Meet Him and Die

Production Year: 1976 
Release Date: 04/01/2014 
Studio: Raro

Squibs, heists, and fist fights, Meet Him and Die is every bit the Poliziotteschi film that one would expect from the likes of Ray Lovelock (lead; Massimo Torlani) and Director Franco Prosperi. After a heist goes wrong Massimo is quickly hauled off to jail, but thankfully not everything is at it seems. Massimo is a actually a cop; deep undercover and fueled by revenge.
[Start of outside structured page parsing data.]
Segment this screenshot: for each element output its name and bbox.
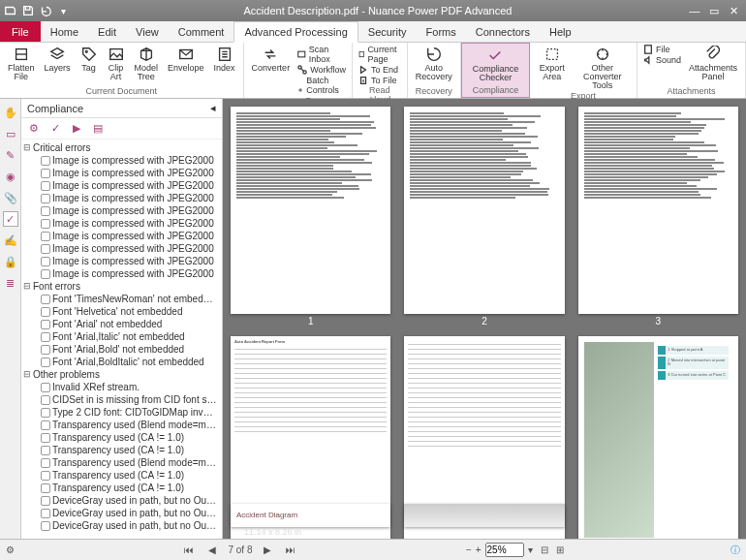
to-file-button[interactable]: To File (358, 76, 401, 85)
security-tool-icon[interactable]: 🔒 (3, 254, 18, 269)
signature-tool-icon[interactable]: ✍ (3, 233, 18, 248)
page-thumbnail-7[interactable]: Accident Diagram (231, 504, 390, 527)
zoom-dropdown-icon[interactable]: ▾ (528, 544, 533, 555)
tree-item[interactable]: Font 'Helvetica' not embedded (21, 305, 222, 318)
comment-tool-icon[interactable]: ✎ (3, 147, 18, 163)
info-icon[interactable]: ⓘ (730, 544, 740, 557)
scan-inbox-button[interactable]: Scan Inbox (297, 45, 346, 64)
panel-report-icon[interactable]: ▤ (89, 120, 107, 138)
tab-security[interactable]: Security (358, 21, 417, 42)
status-options-icon[interactable]: ⚙ (6, 544, 15, 555)
qat-undo-icon[interactable] (39, 4, 52, 17)
maximize-button[interactable]: ▭ (705, 5, 723, 17)
to-end-button[interactable]: To End (358, 65, 401, 75)
tree-item[interactable]: CIDSet in is missing from CID font subse… (21, 393, 222, 406)
tab-home[interactable]: Home (41, 21, 88, 42)
flatten-file-button[interactable]: Flatten File (6, 45, 37, 82)
stamp-tool-icon[interactable]: ◉ (3, 169, 18, 184)
tree-item[interactable]: Image is compressed with JPEG2000 (21, 255, 222, 267)
select-tool-icon[interactable]: ▭ (3, 126, 18, 141)
model-tree-button[interactable]: Model Tree (133, 45, 161, 82)
qat-open-icon[interactable] (4, 4, 17, 17)
export-area-button[interactable]: Export Area (536, 45, 568, 82)
panel-check-icon[interactable]: ✓ (47, 120, 64, 138)
tab-comment[interactable]: Comment (169, 21, 234, 42)
fit-width-icon[interactable]: ⊟ (541, 544, 548, 555)
tree-item[interactable]: Image is compressed with JPEG2000 (21, 204, 222, 217)
tab-forms[interactable]: Forms (417, 21, 466, 42)
layers-button[interactable]: Layers (43, 45, 73, 74)
tab-advanced-processing[interactable]: Advanced Processing (233, 21, 357, 43)
tree-item[interactable]: Transparency used (CA != 1.0) (21, 444, 222, 456)
tab-connectors[interactable]: Connectors (466, 21, 540, 42)
tree-item[interactable]: Font 'Arial' not embedded (21, 318, 222, 330)
panel-run-icon[interactable]: ▶ (68, 120, 85, 138)
compliance-panel-icon[interactable]: ✓ (3, 211, 18, 227)
last-page-button[interactable]: ⏭ (283, 544, 298, 555)
tree-item[interactable]: Font 'Arial,BoldItalic' not embedded (21, 356, 222, 368)
tree-item[interactable]: Image is compressed with JPEG2000 (21, 267, 222, 280)
page-thumbnail-8[interactable] (404, 504, 564, 527)
tree-item[interactable]: Image is compressed with JPEG2000 (21, 242, 222, 255)
minimize-button[interactable]: — (686, 5, 703, 17)
tree-item[interactable]: Image is compressed with JPEG2000 (21, 179, 222, 192)
auto-recovery-button[interactable]: Auto Recovery (414, 45, 454, 82)
tree-item[interactable]: Transparency used (CA != 1.0) (21, 469, 222, 482)
tag-button[interactable]: Tag (78, 45, 100, 74)
tab-help[interactable]: Help (540, 21, 581, 42)
envelope-button[interactable]: Envelope (166, 45, 206, 74)
document-area[interactable]: 123Auto Accident Report Form451 Stopped … (223, 99, 746, 539)
tree-item[interactable]: DeviceGray used in path, but no OutputIn… (21, 519, 222, 532)
tree-item[interactable]: Transparency used (Blend mode=multiply) (21, 419, 222, 431)
tab-edit[interactable]: Edit (88, 21, 126, 42)
page-thumbnail-3[interactable] (578, 107, 738, 314)
tree-item[interactable]: Type 2 CID font: CIDToGIDMap invalid or … (21, 406, 222, 419)
attach-file-button[interactable]: File (643, 45, 681, 54)
qat-more-icon[interactable]: ▾ (56, 4, 70, 17)
prev-page-button[interactable]: ◀ (204, 544, 220, 555)
zoom-in-button[interactable]: + (476, 544, 482, 555)
attachment-tool-icon[interactable]: 📎 (3, 190, 18, 205)
close-button[interactable]: ✕ (725, 5, 742, 17)
tree-item[interactable]: Image is compressed with JPEG2000 (21, 154, 222, 167)
panel-collapse-icon[interactable]: ◂ (210, 102, 216, 114)
first-page-button[interactable]: ⏮ (181, 544, 197, 555)
zoom-out-button[interactable]: − (466, 544, 472, 555)
tree-item[interactable]: Image is compressed with JPEG2000 (21, 192, 222, 204)
tree-item[interactable]: Font 'TimesNewRoman' not embedded (21, 293, 222, 305)
tree-item[interactable]: Transparency used (Blend mode=multiply) (21, 456, 222, 469)
tree-item[interactable]: Transparency used (CA != 1.0) (21, 431, 222, 444)
tab-file[interactable]: File (0, 21, 41, 42)
zoom-input[interactable] (485, 543, 524, 557)
tree-item[interactable]: DeviceGray used in path, but no OutputIn… (21, 507, 222, 519)
tree-item[interactable]: Image is compressed with JPEG2000 (21, 230, 222, 242)
layers-tool-icon[interactable]: ≣ (3, 275, 18, 291)
clip-art-button[interactable]: Clip Art (106, 45, 127, 82)
index-button[interactable]: Index (212, 45, 237, 74)
attachments-panel-button[interactable]: Attachments Panel (687, 45, 739, 82)
tree-group[interactable]: Critical errors (21, 141, 222, 154)
workflow-button[interactable]: Workflow (297, 65, 346, 75)
panel-options-icon[interactable]: ⚙ (25, 120, 43, 138)
compliance-tree[interactable]: Critical errorsImage is compressed with … (21, 140, 222, 539)
other-converter-tools-button[interactable]: Other Converter Tools (574, 45, 631, 91)
fit-page-icon[interactable]: ⊞ (556, 544, 564, 555)
tree-item[interactable]: Transparency used (CA != 1.0) (21, 482, 222, 494)
next-page-button[interactable]: ▶ (260, 544, 275, 555)
attach-sound-button[interactable]: Sound (643, 55, 681, 65)
current-page-button[interactable]: Current Page (358, 45, 401, 64)
tree-item[interactable]: Image is compressed with JPEG2000 (21, 217, 222, 230)
tree-group[interactable]: Font errors (21, 280, 222, 293)
qat-save-icon[interactable] (21, 4, 35, 17)
tree-group[interactable]: Other problems (21, 368, 222, 381)
tree-item[interactable]: DeviceGray used in path, but no OutputIn… (21, 494, 222, 507)
compliance-checker-button[interactable]: Compliance Checker (468, 46, 523, 83)
tree-item[interactable]: Font 'Arial,Bold' not embedded (21, 343, 222, 356)
tree-item[interactable]: Font 'Arial,Italic' not embedded (21, 330, 222, 343)
tree-item[interactable]: Invalid XRef stream. (21, 381, 222, 393)
converter-button[interactable]: Converter (250, 45, 293, 74)
tab-view[interactable]: View (126, 21, 169, 42)
page-thumbnail-2[interactable] (404, 107, 564, 314)
tree-item[interactable]: Image is compressed with JPEG2000 (21, 167, 222, 179)
hand-tool-icon[interactable]: ✋ (3, 105, 18, 120)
Prior to his undercover mission Officer Massimo's mother was victim to a crippling shotgun blast orchestrated by the very mobsters he'll soon be in cahoots with. After helping with a daring prison escape the undercover agent earns the trust of Giulionelli (Martin Balsam) and is then able to attempt to take down the group from the inside. Meet Him and Die has all of the traits of the typical Poliziotteschi; from the crooks, to the intense action, to the cop who's not afraid bending the law to catch the bad guys.


While the film does drag along a bit during the second act, the revenge angle is somewhat refreshing and you will likely find yourself rooting for Lovelock's character before all is said and done.



While this is probably the best treatment this film has yet to receive, it's a bit lacking in the PQ department. The image is soft and devoid of the detail one expects from a high definition release. On top of that issue we're also face with print damage, and while it's mostly minimal there are a few instances where it does intensify and become very noticeable. The audio fares a bit better with a 2.0 track that delivers the goods. Like the film it does suffer from some age related issues but to a much lighter degree.

Introduction by Mike Malloy (HD 06:34) - The historian of all things Poliziotteschi divulges information on the film and it's production.

While not a flagship title of it's respective genre, Meet Him and Die certainly brings the goods. The revenge angle adds to the overall flavor making for an extremely enjoyable viewing experience. While the PQ leaves much to be desired Raro's edition remains to be one of the best releases this film has been given; a must for fans of Euro-crime.